[WHAT THE EXERCISE ASKS] Return the records verbatim.
━━━━━━━━
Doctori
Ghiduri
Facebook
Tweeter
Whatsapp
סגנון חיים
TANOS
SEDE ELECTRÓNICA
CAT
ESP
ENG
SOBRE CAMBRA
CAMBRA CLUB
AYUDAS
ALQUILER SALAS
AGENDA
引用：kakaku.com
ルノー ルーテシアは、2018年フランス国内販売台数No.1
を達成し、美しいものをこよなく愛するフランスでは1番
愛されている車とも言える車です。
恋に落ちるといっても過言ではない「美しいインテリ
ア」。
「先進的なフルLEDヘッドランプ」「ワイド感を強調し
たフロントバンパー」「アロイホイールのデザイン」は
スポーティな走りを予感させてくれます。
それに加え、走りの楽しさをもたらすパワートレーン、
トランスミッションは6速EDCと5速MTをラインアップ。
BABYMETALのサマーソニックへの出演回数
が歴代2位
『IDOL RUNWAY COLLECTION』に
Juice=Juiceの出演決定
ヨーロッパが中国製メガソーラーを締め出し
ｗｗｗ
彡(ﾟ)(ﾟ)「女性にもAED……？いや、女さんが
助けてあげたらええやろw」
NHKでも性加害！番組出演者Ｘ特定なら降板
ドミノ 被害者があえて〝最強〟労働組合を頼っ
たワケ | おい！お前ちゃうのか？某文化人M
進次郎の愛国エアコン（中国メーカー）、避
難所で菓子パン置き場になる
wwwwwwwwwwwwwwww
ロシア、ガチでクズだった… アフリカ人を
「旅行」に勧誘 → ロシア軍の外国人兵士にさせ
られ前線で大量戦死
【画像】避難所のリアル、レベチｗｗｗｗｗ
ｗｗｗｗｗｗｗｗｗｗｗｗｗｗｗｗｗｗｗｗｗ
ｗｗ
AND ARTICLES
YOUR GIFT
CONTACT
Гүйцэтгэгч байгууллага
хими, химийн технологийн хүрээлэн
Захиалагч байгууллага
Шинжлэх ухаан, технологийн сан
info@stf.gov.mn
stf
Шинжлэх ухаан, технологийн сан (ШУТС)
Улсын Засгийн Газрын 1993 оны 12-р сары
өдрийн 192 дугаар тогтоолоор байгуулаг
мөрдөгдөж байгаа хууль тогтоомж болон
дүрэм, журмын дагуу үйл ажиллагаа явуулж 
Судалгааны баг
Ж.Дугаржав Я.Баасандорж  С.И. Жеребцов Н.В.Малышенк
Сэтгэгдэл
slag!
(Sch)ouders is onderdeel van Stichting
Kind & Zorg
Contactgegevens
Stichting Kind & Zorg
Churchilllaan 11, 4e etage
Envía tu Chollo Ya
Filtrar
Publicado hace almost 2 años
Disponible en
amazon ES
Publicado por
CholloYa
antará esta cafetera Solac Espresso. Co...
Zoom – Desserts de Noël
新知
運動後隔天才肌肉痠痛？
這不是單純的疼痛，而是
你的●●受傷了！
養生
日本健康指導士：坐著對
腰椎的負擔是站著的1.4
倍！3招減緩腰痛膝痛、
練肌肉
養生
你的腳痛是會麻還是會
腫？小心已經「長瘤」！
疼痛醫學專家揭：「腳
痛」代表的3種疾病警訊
━━━━━━━━
[RESPONSE BELOW]
Doctori
Ghiduri
Facebook
Tweeter
Whatsapp
סגנון חיים
TANOS
SEDE ELECTRÓNICA
CAT
ESP
ENG
SOBRE CAMBRA
CAMBRA CLUB
AYUDAS
ALQUILER SALAS
AGENDA
引用：kakaku.com
ルノー ルーテシアは、2018年フランス国内販売台数No.1
を達成し、美しいものをこよなく愛するフランスでは1番
愛されている車とも言える車です。
恋に落ちるといっても過言ではない「美しいインテリ
ア」。
「先進的なフルLEDヘッドランプ」「ワイド感を強調し
たフロントバンパー」「アロイホイールのデザイン」は
スポーティな走りを予感させてくれます。
それに加え、走りの楽しさをもたらすパワートレーン、
トランスミッションは6速EDCと5速MTをラインアップ。
BABYMETALのサマーソニックへの出演回数
が歴代2位
『IDOL RUNWAY COLLECTION』に
Juice=Juiceの出演決定
ヨーロッパが中国製メガソーラーを締め出し
ｗｗｗ
彡(ﾟ)(ﾟ)「女性にもAED……？いや、女さんが
助けてあげたらええやろw」
NHKでも性加害！番組出演者Ｘ特定なら降板
ドミノ 被害者があえて〝最強〟労働組合を頼っ
たワケ | おい！お前ちゃうのか？某文化人M
進次郎の愛国エアコン（中国メーカー）、避
難所で菓子パン置き場になる
wwwwwwwwwwwwwwww
ロシア、ガチでクズだった… アフリカ人を
「旅行」に勧誘 → ロシア軍の外国人兵士にさせ
られ前線で大量戦死
【画像】避難所のリアル、レベチｗｗｗｗｗ
ｗｗｗｗｗｗｗｗｗｗｗｗｗｗｗｗｗｗｗｗｗ
ｗｗ
AND ARTICLES
YOUR GIFT
CONTACT
Гүйцэтгэгч байгууллага
хими, химийн технологийн хүрээлэн
Захиалагч байгууллага
Шинжлэх ухаан, технологийн сан
info@stf.gov.mn
stf
Шинжлэх ухаан, технологийн сан (ШУТС)
Улсын Засгийн Газрын 1993 оны 12-р сары
өдрийн 192 дугаар тогтоолоор байгуулаг
мөрдөгдөж байгаа хууль тогтоомж болон
дүрэм, журмын дагуу үйл ажиллагаа явуулж 
Судалгааны баг
Ж.Дугаржав Я.Баасандорж  С.И. Жеребцов Н.В.Малышенк
Сэтгэгдэл
slag!
(Sch)ouders is onderdeel van Stichting
Kind & Zorg
Contactgegevens
Stichting Kind & Zorg
Churchilllaan 11, 4e etage
Envía tu Chollo Ya
Filtrar
Publicado hace almost 2 años
Disponible en
amazon ES
Publicado por
CholloYa
antará esta cafetera Solac Espresso. Co...
Zoom – Desserts de Noël
新知
運動後隔天才肌肉痠痛？
這不是單純的疼痛，而是
你的●●受傷了！
養生
日本健康指導士：坐著對
腰椎的負擔是站著的1.4
倍！3招減緩腰痛膝痛、
練肌肉
養生
你的腳痛是會麻還是會
腫？小心已經「長瘤」！
疼痛醫學專家揭：「腳
痛」代表的3種疾病警訊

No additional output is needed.